Ronald M. George, the chief justice of the California Supreme Court, who wrote the opinion for the majority in the marriage cases, is a judicial moderate who was never considered to be an activist judge. He has an outstanding scholarly background (Princeton and Stanford) and worked as a prosecutor immediately after graduating from law school. He was appointed a Superior Court judge at the early age of 32 by Republican Governor Ronald Reagan. Though young, he quickly gained a reputation as fair-minded, insightful, hard working and tough on crime. He was widely praised for his handling of the difficult trial of the Hillside Strangler, Angelo Buono. He rose in the ranks of judges until he was appointed to the California Supreme Court by Republican Governor Pete Wilson.
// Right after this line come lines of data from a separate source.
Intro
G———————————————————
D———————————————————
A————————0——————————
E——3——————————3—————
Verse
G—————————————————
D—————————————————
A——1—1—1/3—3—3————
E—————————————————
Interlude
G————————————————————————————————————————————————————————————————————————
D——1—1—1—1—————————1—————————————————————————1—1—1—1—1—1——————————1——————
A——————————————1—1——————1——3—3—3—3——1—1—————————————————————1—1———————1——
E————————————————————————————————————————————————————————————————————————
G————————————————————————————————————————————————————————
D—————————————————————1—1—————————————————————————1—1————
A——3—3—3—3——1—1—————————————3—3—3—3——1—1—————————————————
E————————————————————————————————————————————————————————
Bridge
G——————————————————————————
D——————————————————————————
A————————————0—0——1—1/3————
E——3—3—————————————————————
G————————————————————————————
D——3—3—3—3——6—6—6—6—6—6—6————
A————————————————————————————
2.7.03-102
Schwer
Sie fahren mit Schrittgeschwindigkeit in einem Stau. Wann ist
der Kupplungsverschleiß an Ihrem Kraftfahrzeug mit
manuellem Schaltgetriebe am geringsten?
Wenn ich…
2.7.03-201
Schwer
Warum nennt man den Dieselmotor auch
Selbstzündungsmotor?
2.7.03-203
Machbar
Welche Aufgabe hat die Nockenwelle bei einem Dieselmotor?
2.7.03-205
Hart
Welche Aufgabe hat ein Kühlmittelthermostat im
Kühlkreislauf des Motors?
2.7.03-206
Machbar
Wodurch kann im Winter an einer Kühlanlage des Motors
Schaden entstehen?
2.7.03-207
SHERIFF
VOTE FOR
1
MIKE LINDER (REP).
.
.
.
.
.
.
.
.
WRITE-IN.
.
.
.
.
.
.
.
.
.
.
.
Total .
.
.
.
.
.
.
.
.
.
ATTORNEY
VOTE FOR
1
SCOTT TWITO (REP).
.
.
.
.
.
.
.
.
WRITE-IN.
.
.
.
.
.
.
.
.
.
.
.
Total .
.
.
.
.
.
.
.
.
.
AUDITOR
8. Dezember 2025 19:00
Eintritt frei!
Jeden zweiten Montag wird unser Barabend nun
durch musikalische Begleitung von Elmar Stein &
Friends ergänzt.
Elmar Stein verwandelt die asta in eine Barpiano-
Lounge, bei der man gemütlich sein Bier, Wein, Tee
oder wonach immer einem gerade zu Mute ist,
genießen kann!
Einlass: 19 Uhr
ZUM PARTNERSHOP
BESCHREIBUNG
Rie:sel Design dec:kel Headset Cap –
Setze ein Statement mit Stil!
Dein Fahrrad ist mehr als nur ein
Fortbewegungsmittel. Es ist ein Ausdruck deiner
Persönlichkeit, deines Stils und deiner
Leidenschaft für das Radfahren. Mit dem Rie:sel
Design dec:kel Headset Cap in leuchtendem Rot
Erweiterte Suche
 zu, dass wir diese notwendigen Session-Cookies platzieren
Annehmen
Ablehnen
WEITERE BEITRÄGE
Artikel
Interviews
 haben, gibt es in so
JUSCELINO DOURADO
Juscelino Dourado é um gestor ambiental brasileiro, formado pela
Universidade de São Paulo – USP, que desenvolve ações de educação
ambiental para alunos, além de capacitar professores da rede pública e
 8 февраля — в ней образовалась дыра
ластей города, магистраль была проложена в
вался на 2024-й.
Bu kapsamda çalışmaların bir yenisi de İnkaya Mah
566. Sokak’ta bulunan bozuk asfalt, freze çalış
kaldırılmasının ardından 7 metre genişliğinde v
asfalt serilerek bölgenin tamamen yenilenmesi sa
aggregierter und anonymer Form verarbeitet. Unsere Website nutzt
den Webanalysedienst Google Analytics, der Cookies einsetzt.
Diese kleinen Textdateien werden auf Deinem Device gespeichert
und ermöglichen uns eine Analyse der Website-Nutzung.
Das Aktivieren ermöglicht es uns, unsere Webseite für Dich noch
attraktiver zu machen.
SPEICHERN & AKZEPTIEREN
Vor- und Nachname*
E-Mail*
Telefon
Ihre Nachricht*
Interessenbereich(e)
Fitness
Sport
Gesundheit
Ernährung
As Justice George considered the marriage cases, the decision “weighed heavily” on his mind. He remembered a long ago trip he made with his European immigrant parents through the American South. There, the signs warning “No Negro” or “No colored” left “quite an indelible impression on me,” he recalled. As a judicial conservative, it would have been safest for him to vote against the petitioners and avoid the backlash that he knew would come But, as he put it in an interview with the Los Angeles Times, “I think there are times when doing the right thing means not playing safe.”
The function of judges is to evaluate cases before them and apply constitutional principles to assure that minorities, as well as majorities, receive justice. In controversial cases they are bound to anger some portion of the electorate regardless of how they vote. Their unenviable job is to ignore public opinion and apply the law as they see it. [emphasis mine] Some decisions are so difficult that reasonable minds can differ. The Supreme Court decision in the marriage cases was that sort of decision. Nevertheless, four of the seven justices on what is considered to be a moderate to conservative court agreed on the verdict that was rendered. This decision cannot be written off as merely the whim of “activist judges.”
In summary, the arguments used in “Six Consequences… If Proposition 8 Fails” are false, misleading, and based on faulty logic. Almost every legal case alluded to is misrepresented. The passage or failure of Proposition 8 will not affect any of the scenarios posed by this document; all of the so-called adverse consequences are illusory.